Pasar Cerah, Dompet Gelap: Mengapa Ekonomi Terasa Seret Padahal Angka-angka Menggembirakan? Mengungkap Misteri di Balik "Velocity of Money"

Pasar Cerah, Dompet Gelap: Mengapa Ekonomi Terasa Seret Padahal Angka-angka Menggembirakan? Mengungkap Misteri di Balik "Velocity of Money"

Artikel ini menjelaskan paradoks mengapa ekonomi terasa seret bagi banyak orang meskipun pasar keuangan menunjukkan kekuatan.

Ari Pratama Ari Pratama
Oct 25, 2025 9 min Read
Anda mungkin sering merasa kebingungan. Headline berita membanggakan pasar saham yang melonjak, perusahaan-perusahaan besar melaporkan keuntungan rekor, dan laporan PDB menunjukkan pertumbuhan ekonomi yang positif. Namun, ketika Anda melihat laporan bank Anda sendiri, berjuang dengan kenaikan harga kebutuhan pokok, atau mencoba menabung untuk masa depan, realitanya terasa sangat berbeda. Dompet Anda terasa semakin tipis, dan biaya hidup terus merangkak naik. Anda bertanya-tanya, apakah ini hanya perasaan pribadi, atau ada celah yang lebar antara angka-angka ekonomi makro dan realitas finansial sehari-hari kita?

Fenomena ini bukanlah ilusi, melainkan sebuah paradoks ekonomi modern yang kompleks.
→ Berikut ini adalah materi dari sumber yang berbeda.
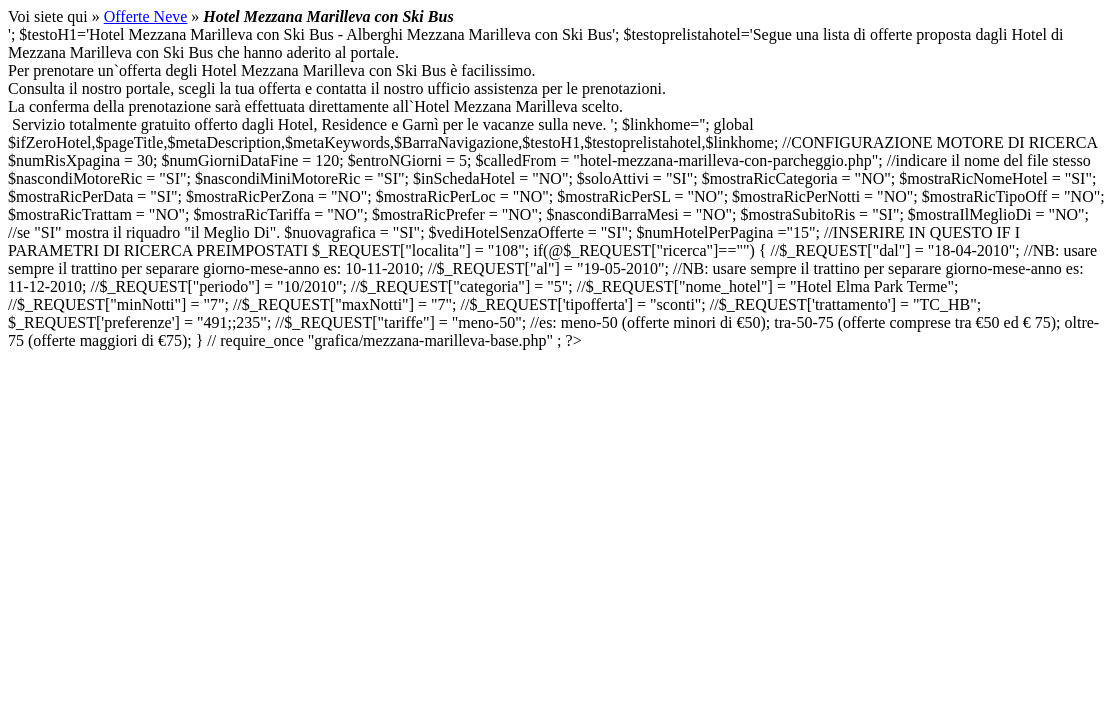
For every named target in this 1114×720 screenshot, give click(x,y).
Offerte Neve (146, 16)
Menurut para ahli, termasuk Todd Dean yang disoroti dalam analisis ekonomi terbaru, kesenjangan ini dapat dijelaskan salah satunya melalui konsep kunci yang sering terabaikan: "velocity of money" atau kecepatan peredaran uang. Memahami dinamika ini adalah kunci untuk menguak mengapa, di tengah optimisme pasar, banyak dari kita masih merasakan tekanan finansial.

Mengurai Paradoks: Pasar Menggila, Dompet Kok Seret?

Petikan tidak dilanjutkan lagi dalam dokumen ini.